Brief description/objective

AIMS
Fabry disease (FD) is a rare X-linked lysosomal storage disease with a deficiency of α-galactosidase A leading to progressive sphingolipid accumulation in different organs, among them heart and kidney. We evaluated the impact of cardio-renal syndrome (CRS) on the incidence of major cardiovascular complications and death in a prospective FD cohort.

METHODS AND RESULTS
A total of 104 genetically proven FD patients were annually followed at the University Hospitals Zurich and Bern. The main outcome was a composite of incident renal replacement therapy (RRT), hospitalisation due to decompensated Heart Failure, new onset atrial fibrillation, pacemaker/ICD implantation, stroke/TIA and death. Estimated glomerular filtration rate (eGFR) and left ventricular myocardial mass index (LVMMI) where explored as the primary exposure variables. During the median follow-up of 103 [59-155] months, events occurred in 27 patients.
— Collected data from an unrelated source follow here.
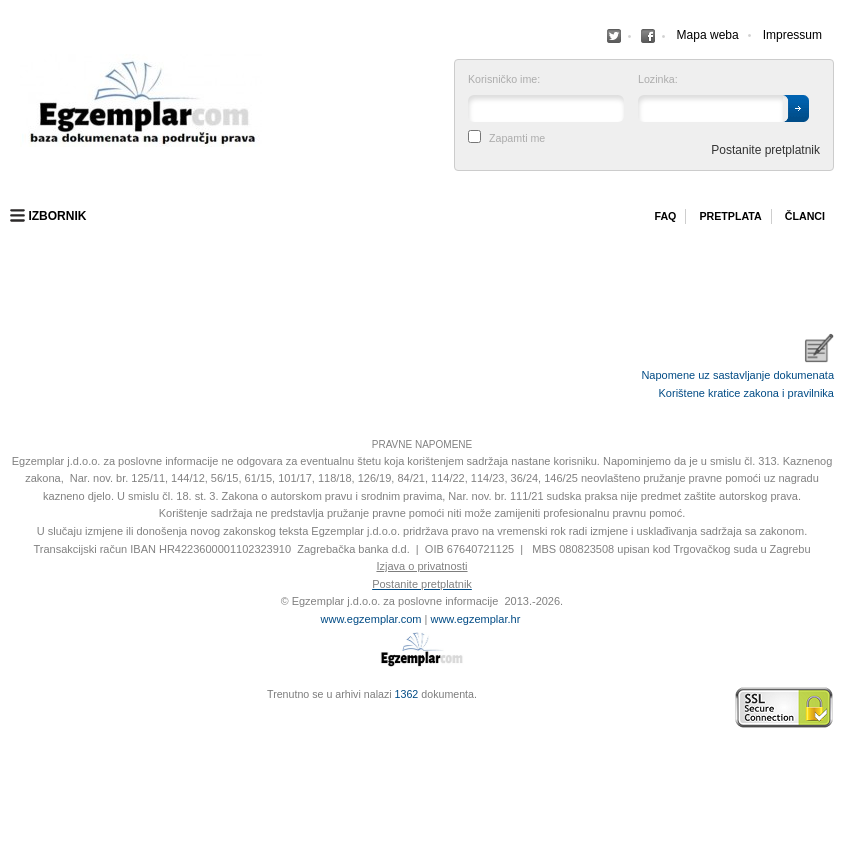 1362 (407, 694)
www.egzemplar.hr (475, 619)
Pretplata (730, 216)
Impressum (792, 35)
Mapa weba (708, 35)
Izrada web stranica (15, 708)
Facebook (614, 36)
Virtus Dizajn (15, 718)
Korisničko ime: (504, 79)
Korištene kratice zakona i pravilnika (746, 393)
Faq (665, 216)
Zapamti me (517, 138)
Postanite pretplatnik (765, 150)
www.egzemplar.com (371, 619)
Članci (805, 216) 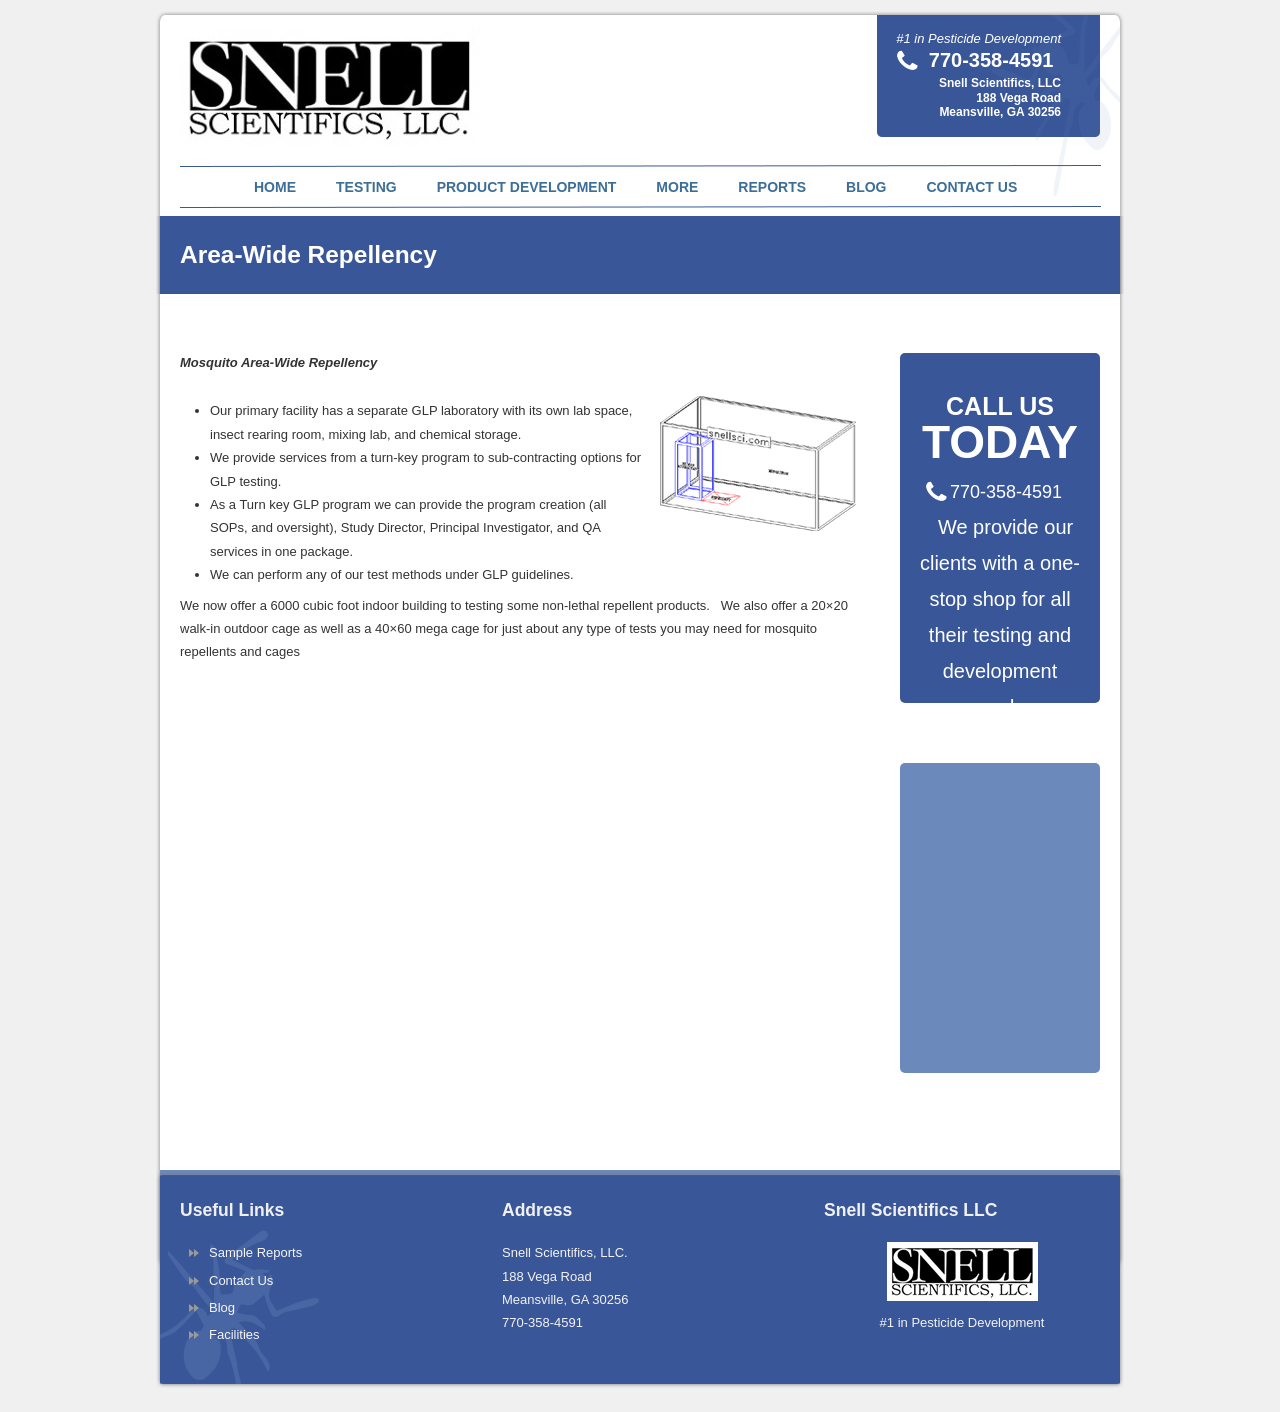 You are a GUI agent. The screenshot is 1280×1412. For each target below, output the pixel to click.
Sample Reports (255, 1252)
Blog (222, 1307)
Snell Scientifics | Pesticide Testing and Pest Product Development (332, 76)
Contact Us (241, 1280)
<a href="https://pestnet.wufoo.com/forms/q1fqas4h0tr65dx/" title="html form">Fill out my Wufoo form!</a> (1000, 963)
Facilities (234, 1334) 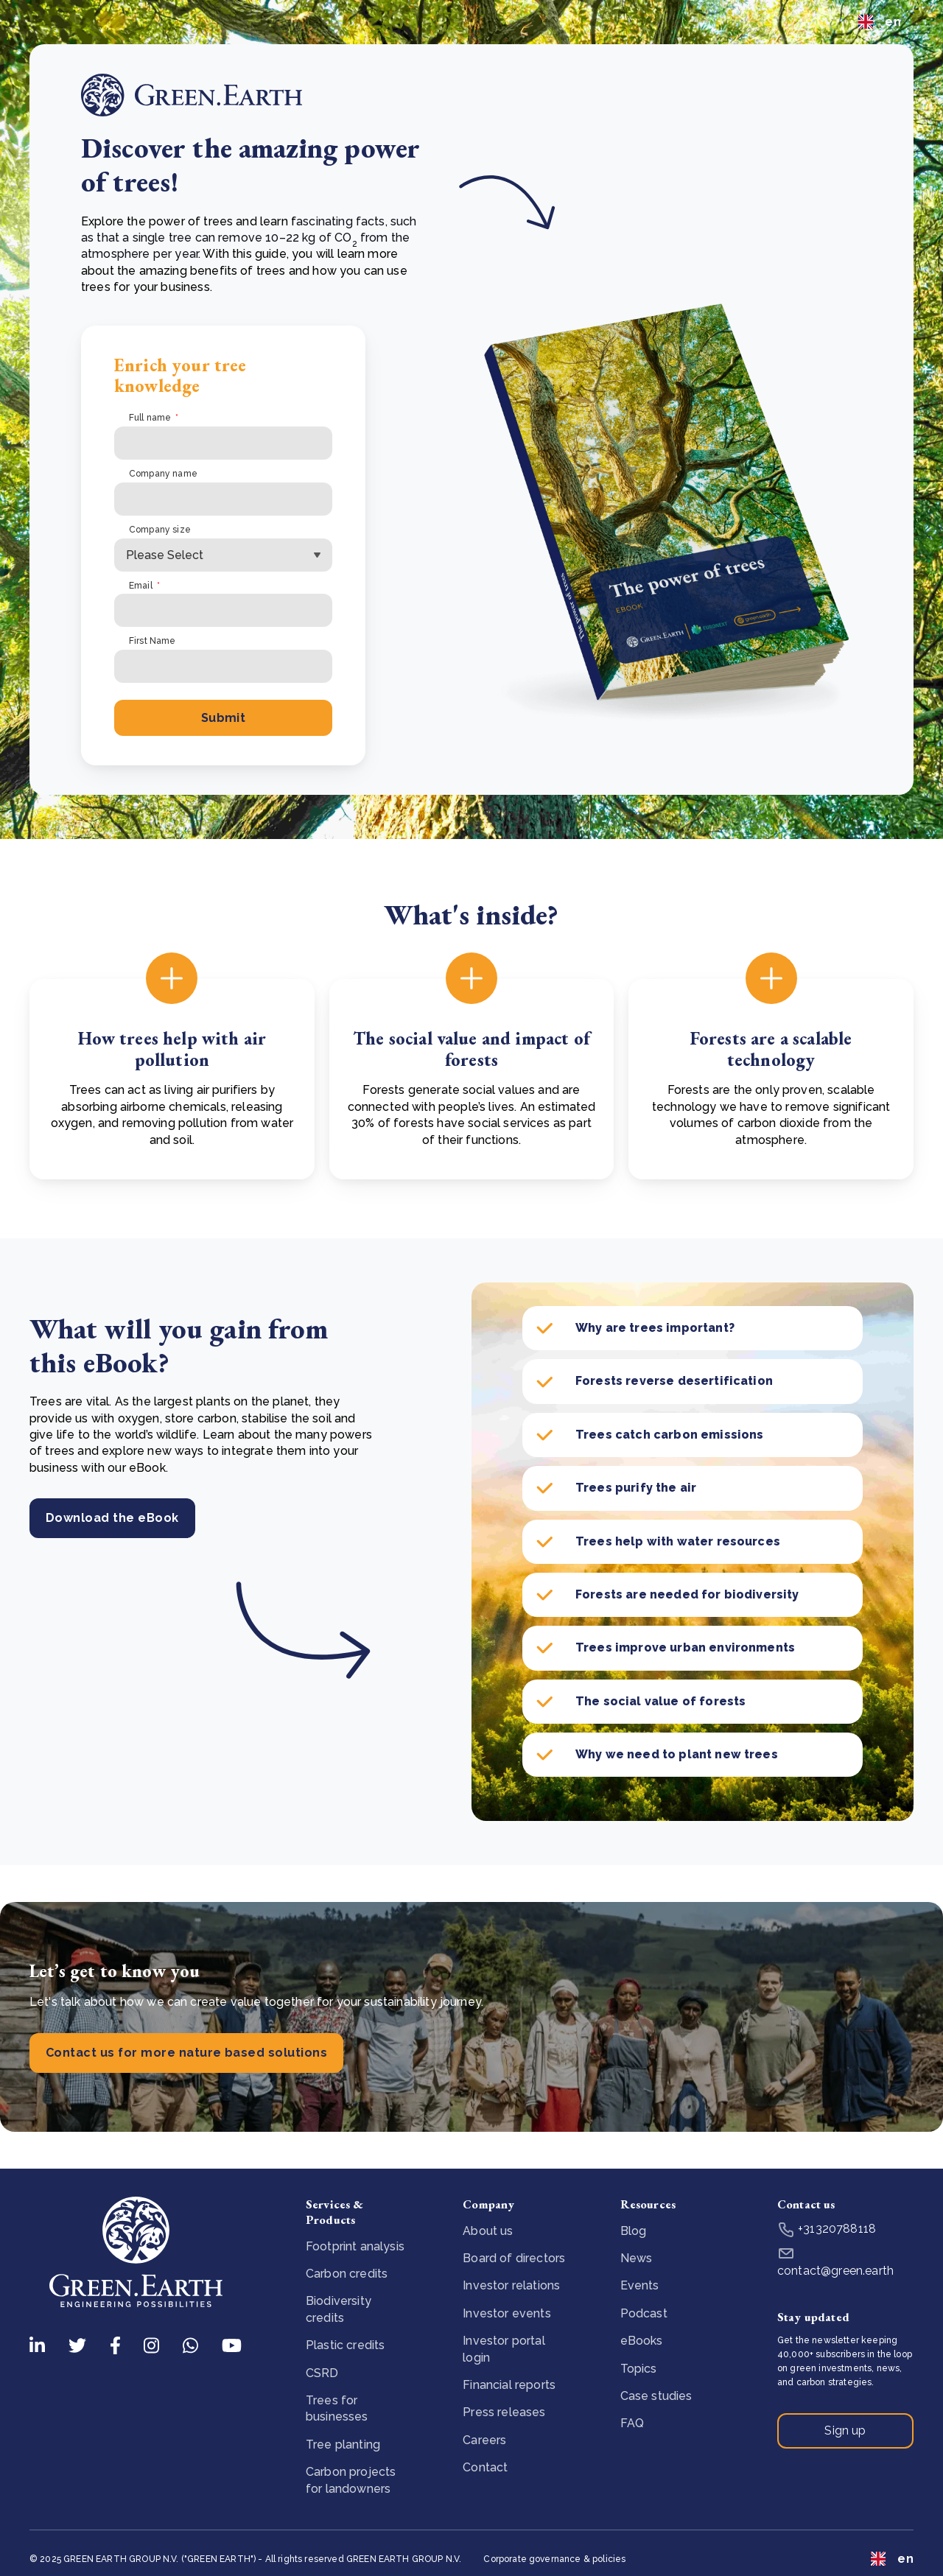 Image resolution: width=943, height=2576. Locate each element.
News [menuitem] (636, 2258)
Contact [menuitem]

In a Cox regression analysis, both higher LVMMI and lower eGFR were independently associated with a greater risk of developing adverse events after adjustment for multiple confounders (HR 1.67 [1.04-2.73] P=0.03 per SD increase in LVMMI, HR 0.45 [0.25-0.83], P=0.01 per SD decrease in eGFR). In patients with CRS, the risk to develop events was significantly increased if adjusted for demographics and RRT (HR 4.46 [1.07-18.62], P=0.04), approaching significance if additionally adjusted for hypertension (HR 4.05 [0.95-17.29], P=0.06). In Kaplan-Meier-Analysis, the poorest event-free survival was observed among patients with CRS.

CONCLUSIONS
CRS was associated with a high risk to develop cardiovascular complications and death, emphasizing the importance of its prevention and early recognition. A focus on cardio-reno-protective therapies is crucial.